Jeez, it’s hard to keep up with the old debate on audience measurement, site measurement, and online competitive ad spending. Most advertisers not only depend on but also crave new information, statistics, and sound methodologies. Without these, how can they sell online media initiatives and produce effective campaigns?
Just when we thought the landscape was still, Nielsen//NetRatings, which measures Web site audiences, announced the acquisition of AdRelevance, which measures online ad spending. The price is a reported $8.5 million.
AdRelevance, based in Seattle, was owned by Jupiter Media Metrix, a company rapidly running out of cash and selling off assets. In February, NetRatings dropped a plan to buy Jupiter Media Metrix, fearing rejection from government regulators. Today, it seems it’s cherry-picking Jupiter’s assets.
“The sale of our AdRelevance division is a logical step as we continue to pursue strategic options that strengthen our overall financial position in the marketplace,” said Robert Becker, CEO of Jupiter Media Metrix. “While it was a difficult decision to sell this division, we are pleased to have kept our pledge to our loyal AdRelevance customers that this strong brand would remain in the market. We will use the proceeds from this sale to further advance our leadership in Internet audience measurement and research. Specifically, these funds will enable us to look confidently to the future and continue to innovate with our Media Metrix and Jupiter analyst research brands.”
What does this mean to advertisers and publishers? No one really knows. As I’ve said before, there seems to be lack of standardization and proportion when it comes to such numbers. Consider this scenario:
A media buyer lands a new piece of business in the retail/apparel industry, and an online media budget is established. The buyer begins the planning process. She typically works with the account group to determine the client’s key competitors. Once a list is devised, she logs onto a tool like AdRelevance to obtain competitive spending information. The tool enables search functionality in 26 site genres, including banking, retail, automotive, and business-to-business (B2B). In the retail category, the buyer can search via product, division, or company. Timeframes can be tracked. Once this information is selected with a click, data pops up. Seems magnificent until you ask yourself: What’s behind the data?

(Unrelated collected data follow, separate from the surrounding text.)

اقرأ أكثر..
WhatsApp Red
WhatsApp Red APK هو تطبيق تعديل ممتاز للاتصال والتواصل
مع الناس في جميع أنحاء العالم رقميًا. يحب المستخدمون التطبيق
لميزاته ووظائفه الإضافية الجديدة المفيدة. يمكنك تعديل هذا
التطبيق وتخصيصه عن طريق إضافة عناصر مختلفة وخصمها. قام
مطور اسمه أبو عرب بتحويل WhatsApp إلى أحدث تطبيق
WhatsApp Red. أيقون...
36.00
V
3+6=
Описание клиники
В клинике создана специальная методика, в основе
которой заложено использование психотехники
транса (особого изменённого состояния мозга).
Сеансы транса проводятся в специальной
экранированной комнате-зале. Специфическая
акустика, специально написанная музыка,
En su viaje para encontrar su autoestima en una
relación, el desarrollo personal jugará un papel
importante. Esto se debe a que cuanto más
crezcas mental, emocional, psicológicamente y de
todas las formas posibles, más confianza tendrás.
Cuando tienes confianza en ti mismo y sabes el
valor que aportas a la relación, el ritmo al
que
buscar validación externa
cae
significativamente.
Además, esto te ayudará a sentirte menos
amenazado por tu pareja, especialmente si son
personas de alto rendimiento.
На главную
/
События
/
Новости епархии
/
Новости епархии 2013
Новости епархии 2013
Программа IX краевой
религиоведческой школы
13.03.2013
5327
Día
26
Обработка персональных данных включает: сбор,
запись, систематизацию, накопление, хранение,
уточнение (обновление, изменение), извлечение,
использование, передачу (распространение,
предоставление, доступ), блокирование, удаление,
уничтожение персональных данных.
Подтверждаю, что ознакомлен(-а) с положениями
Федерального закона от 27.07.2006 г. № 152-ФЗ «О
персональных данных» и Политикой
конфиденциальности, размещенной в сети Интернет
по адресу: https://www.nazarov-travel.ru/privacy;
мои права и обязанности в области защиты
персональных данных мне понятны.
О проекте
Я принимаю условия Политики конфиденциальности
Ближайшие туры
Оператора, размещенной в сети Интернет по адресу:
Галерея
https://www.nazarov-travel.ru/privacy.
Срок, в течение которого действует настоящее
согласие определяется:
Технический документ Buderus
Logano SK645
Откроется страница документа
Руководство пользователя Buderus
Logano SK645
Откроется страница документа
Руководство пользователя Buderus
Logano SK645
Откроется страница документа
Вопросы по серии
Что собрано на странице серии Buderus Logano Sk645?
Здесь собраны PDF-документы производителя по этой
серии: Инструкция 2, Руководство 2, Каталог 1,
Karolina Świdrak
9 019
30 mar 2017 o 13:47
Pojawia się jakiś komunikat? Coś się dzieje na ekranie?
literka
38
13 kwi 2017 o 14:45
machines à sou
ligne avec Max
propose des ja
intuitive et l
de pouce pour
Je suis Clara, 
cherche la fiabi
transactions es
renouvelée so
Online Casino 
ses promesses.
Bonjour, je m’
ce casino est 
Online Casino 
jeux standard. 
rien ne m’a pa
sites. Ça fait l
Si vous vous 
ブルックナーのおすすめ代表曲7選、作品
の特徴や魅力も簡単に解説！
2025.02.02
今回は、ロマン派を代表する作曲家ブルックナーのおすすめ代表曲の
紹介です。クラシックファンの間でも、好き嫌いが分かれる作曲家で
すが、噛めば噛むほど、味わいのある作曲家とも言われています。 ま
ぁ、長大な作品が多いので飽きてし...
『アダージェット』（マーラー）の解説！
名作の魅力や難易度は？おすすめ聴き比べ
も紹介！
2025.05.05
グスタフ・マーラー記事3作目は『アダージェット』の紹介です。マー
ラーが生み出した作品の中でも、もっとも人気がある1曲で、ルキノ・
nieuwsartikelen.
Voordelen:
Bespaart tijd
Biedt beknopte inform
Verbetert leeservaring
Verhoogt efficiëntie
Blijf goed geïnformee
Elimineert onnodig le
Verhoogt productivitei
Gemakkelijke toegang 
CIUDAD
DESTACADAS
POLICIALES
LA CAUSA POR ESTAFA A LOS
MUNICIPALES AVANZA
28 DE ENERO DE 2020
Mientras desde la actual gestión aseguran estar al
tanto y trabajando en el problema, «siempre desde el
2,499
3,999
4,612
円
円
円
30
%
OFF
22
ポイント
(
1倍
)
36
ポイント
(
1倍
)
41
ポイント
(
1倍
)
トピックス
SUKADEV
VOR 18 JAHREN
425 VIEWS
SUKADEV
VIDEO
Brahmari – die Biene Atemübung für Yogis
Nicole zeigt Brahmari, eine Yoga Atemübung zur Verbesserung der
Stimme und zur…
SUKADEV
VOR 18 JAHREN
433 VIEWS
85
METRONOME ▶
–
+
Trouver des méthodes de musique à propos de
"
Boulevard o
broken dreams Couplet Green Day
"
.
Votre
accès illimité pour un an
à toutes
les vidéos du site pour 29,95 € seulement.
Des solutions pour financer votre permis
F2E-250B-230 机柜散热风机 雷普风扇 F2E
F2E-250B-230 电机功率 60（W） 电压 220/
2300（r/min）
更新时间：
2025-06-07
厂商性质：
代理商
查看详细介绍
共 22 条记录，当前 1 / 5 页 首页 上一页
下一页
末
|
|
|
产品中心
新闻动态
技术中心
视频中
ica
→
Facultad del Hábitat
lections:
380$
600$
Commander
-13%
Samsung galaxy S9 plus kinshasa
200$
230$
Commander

In this example, ad spending is reported by the online measurement system that combines server-side tracking and second-generation intelligent agent technology with panel-based online measurement data (random digit dialing). Scratching below the surface of the numbers is where this gets scary. Only rate card data is used. This, of course, opens a huge can of worms. The numbers change as publishers and advertisers negotiate. The tool allows most house ads to be stripped out. However, there’s still an overabundance of barter and house ads. The tool can track banners (in multiple sizes), skyscrapers, buttons, and interstitials. It does not track text links, sponsorships, and keyword buys.
Only a few “good” tools are available. Agencies are using AdRelevance and Nielsen data combined. At our firm, we equate AdRelevance to CMR, Voice Track in the offline world.
I polled some industry veterans to gauge their reactions to the news the two companies would merge. Most people are weary of mergers and acquisitions. Many agency types are frustrated at the prospect of dealing with different sales reps. They’re worried about downtime and service outages. My pal Jarvis Coffin, CEO of BURST!, said, “I think it’s about survival, not value.”
Another colleague said, “As far as determining share of market based on dollars spent, I’m not sure this will do much.” I couldn’t agree more.
As advertisers, we complain plenty about the numbers. With one less firm supplying them, will we have even more reason for dissatisfaction?